Dataset records below:
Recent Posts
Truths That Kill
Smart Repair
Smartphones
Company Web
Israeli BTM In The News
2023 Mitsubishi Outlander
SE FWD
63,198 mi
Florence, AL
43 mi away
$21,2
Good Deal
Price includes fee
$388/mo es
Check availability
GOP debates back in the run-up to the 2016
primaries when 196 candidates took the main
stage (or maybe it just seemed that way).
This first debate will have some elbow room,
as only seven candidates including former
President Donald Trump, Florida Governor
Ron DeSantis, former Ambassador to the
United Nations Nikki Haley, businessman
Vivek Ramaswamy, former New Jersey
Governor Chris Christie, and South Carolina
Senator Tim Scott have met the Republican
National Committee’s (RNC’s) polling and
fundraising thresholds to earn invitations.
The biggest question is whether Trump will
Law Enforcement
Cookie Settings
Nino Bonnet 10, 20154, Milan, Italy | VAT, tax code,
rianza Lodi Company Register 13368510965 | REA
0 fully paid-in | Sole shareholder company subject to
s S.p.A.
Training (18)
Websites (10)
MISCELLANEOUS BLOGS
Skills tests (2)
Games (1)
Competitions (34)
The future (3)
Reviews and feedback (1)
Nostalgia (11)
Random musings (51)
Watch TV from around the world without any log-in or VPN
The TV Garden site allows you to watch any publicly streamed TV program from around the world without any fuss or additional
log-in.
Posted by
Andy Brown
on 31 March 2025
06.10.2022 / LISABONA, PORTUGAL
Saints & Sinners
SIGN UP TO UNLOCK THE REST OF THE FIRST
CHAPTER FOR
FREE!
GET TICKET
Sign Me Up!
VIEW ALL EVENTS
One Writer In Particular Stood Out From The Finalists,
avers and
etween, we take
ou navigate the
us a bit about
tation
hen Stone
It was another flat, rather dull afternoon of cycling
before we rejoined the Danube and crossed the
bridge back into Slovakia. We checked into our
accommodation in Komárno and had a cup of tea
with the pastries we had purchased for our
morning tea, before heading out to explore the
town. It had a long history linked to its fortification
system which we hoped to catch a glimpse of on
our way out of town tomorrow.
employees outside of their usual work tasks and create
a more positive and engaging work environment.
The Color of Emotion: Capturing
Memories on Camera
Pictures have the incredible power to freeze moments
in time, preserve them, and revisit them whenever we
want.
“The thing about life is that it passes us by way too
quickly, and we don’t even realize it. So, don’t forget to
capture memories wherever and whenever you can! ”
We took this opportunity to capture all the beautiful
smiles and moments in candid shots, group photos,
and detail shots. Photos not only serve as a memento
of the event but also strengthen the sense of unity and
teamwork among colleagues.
End of Dataset records.
Task brief —
Beginning at the first line of the data above, retype each line until you reach the line containing "Ron DeSantis, former Ambassador to the", and include that one too. Add nothing else.

The answer —
Recent Posts
Truths That Kill
Smart Repair
Smartphones
Company Web
Israeli BTM In The News
2023 Mitsubishi Outlander
SE FWD
63,198 mi
Florence, AL
43 mi away
$21,2
Good Deal
Price includes fee
$388/mo es
Check availability
GOP debates back in the run-up to the 2016
primaries when 196 candidates took the main
stage (or maybe it just seemed that way).
This first debate will have some elbow room,
as only seven candidates including former
President Donald Trump, Florida Governor
Ron DeSantis, former Ambassador to the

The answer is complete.